Recently, one paper on language-based person search is accepted by
the journal IEEE TIP. The full name of IEEE TIP is Transactions on Image
Processing, which is an international journal on computer vision and image
processing with an impact factor of 6.79 announced in 2020. The paper
information is as follow:
Yucheng Chen, Rui Huang, Hong Chang, Chuanqi Tan, Tao Xue and
Bingpeng Ma. “Cross-Modal Knowledge Adaptation for Language-Based Person Search”,
IEEE Transactions on Image Processing (TIP), 2021. (Accepted)
Language-based person search is a challenging
retrieval task. The inconsistent representation of different modalities makes
it difficult to directly measure the similarity between visual images and
textual descriptions. The common representation learning methods have achieved
certain success on this task. Most of the common representation learning
methods project image features and text features into a shared space in an
equal manner. However, the information contained in an image and a text is not
equal. Since text provides a description of the person in an image, it
summarizes partial image information. In other words, images contain
image-specific information that is rarely described by texts. Unequal amount of
information of image and text will result in redundancy of image information
and difficulty in aligning features across different modalities. Image-specific
information may also be detrimental to the learning of image representation.

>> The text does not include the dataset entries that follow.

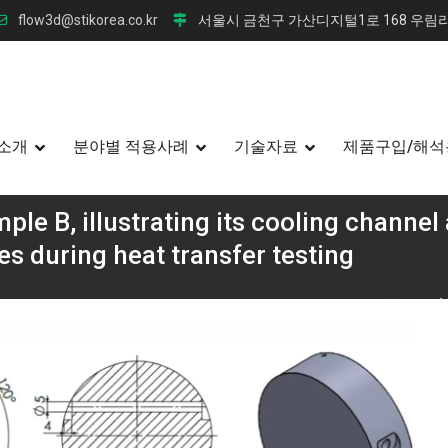
flow3d@stikorea.co.kr
서울시 금천구 가산디지털1로 168 우림라
소개
분야별 적용사례
기술자료
제품구입/해석
ple B, illustrating its cooling channel
s during heat transfer testing
조 냉각 인서트의 성능 극대화: 다이캐스팅 금형의 열 접촉 저항(T
ng its cooling channel and three Ø 2-mm orifices for the placemen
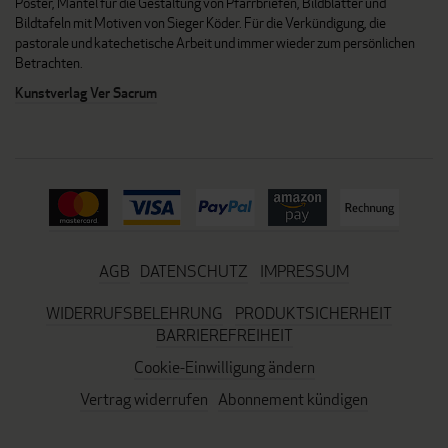
Poster, Mäntel für die Gestaltung von Pfarrbriefen, Bildblätter und
Bildtafeln mit Motiven von Sieger Köder. Für die Verkündigung, die
pastorale und katechetische Arbeit und immer wieder zum persönlichen
Betrachten.
Kunstverlag Ver Sacrum
AGB
DATENSCHUTZ
IMPRESSUM
WIDERRUFSBELEHRUNG
PRODUKTSICHERHEIT
BARRIEREFREIHEIT
Cookie-Einwilligung ändern
Vertrag widerrufen
Abonnement kündigen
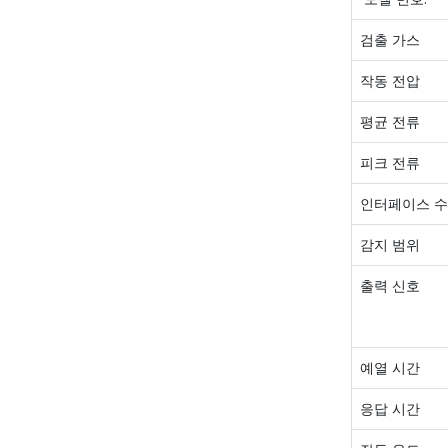
검출 가스
작동 전압
평균 전류
피크 전류
인터페이스 
감지 범위
출력 신호
예열 시간
응답 시간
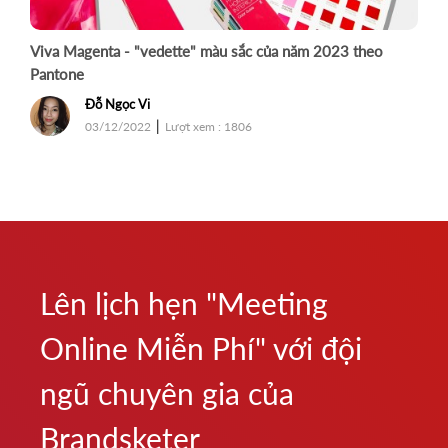
Viva Magenta - "vedette" màu sắc của năm 2023 theo
Pantone
Đỗ Ngọc Vi
|
03/12/2022
Lượt xem : 1806
Lên lịch hẹn "Meeting
Online Miễn Phí" với đội
ngũ chuyên gia của
Brandsketer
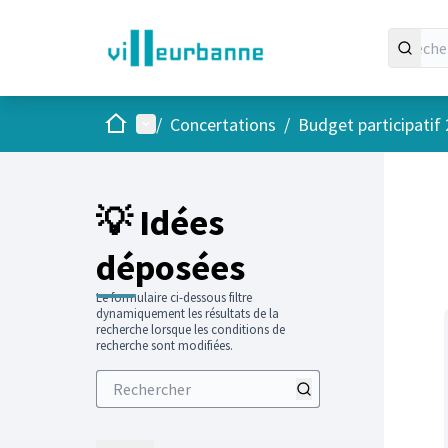
Accueil
Menu principal
/
Concertations
/
Budget participatif
Passer
L'élément
+
−
💡 Idées
déposées
Le formulaire ci-dessous filtre
dynamiquement les résultats de la
recherche lorsque les conditions de
recherche sont modifiées.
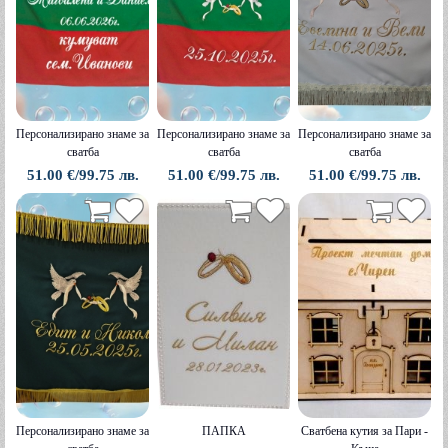
Персонализирано знаме за
Персонализирано знаме за
Персонализирано знаме за
сватба
сватба
сватба
51.00 €/99.75 лв.
51.00 €/99.75 лв.
51.00 €/99.75 лв.
Персонализирано знаме за
ПАПКА
Сватбена кутия за Пари -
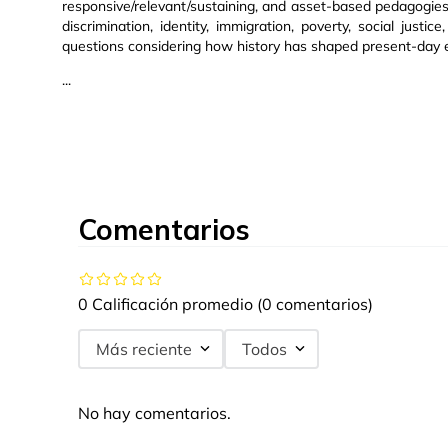
responsive/relevant/sustaining, and asset-based pedagogies.
discrimination, identity, immigration, poverty, social just
questions considering how history has shaped present-day e
...
Comentarios
0 Calificación promedio
(0 comentarios)
Más reciente
Todos
No hay comentarios.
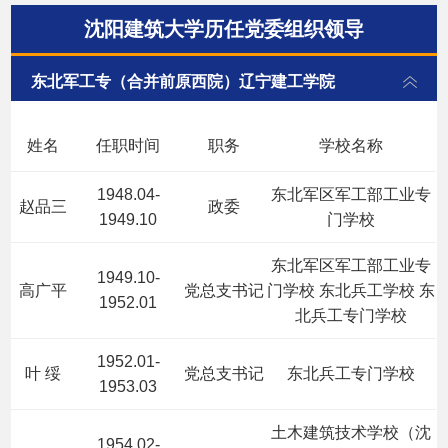
沈阳建筑大学历任党委组织领导
东北军工专（合并前原西院）辽宁建工学院
姓名
任职时间
职务
学校名称
1948.04-
东北军区军工部工业专
赵品三
政委
1949.10
门学校
东北军区军工部工业专
1949.10-
高广平
党总支书记
门学校 东北兵工学校 东
1952.01
北兵工专门学校
1952.01-
叶 绥
党总支书记
东北兵工专门学校
1953.03
土木建筑技术学校（沈
1954.02-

Considering that text can be used to guide image features to enrich them with
important person details while avoiding the interference of image-specific
information, in this paper, we propose a method named Cross-Modal Knowledge
Adaptation (CMKA). Specially, text-to-image guidance is obtained at different
levels: individuals, lists, and classes. By combining these levels of knowledge
adaptation, the image-specific information is suppressed, and the common space
of image and text is better constructed. The overall framework of CMKA is as
follows:
In summary, the main contributions of this work include: 1) A cross-modal
knowledge adaptation method is proposed. By combining different levels of
knowledge adaptation, the information between modalities is balanced and more
textual-visual correspondences are learned; 2) The effectiveness of CMKA is
verified on the language-based person search dataset; 3) The effectiveness of CMKA
is verified on the different retrieval tasks (including image-text
bi-directional retrieval and image-to-text re-ID).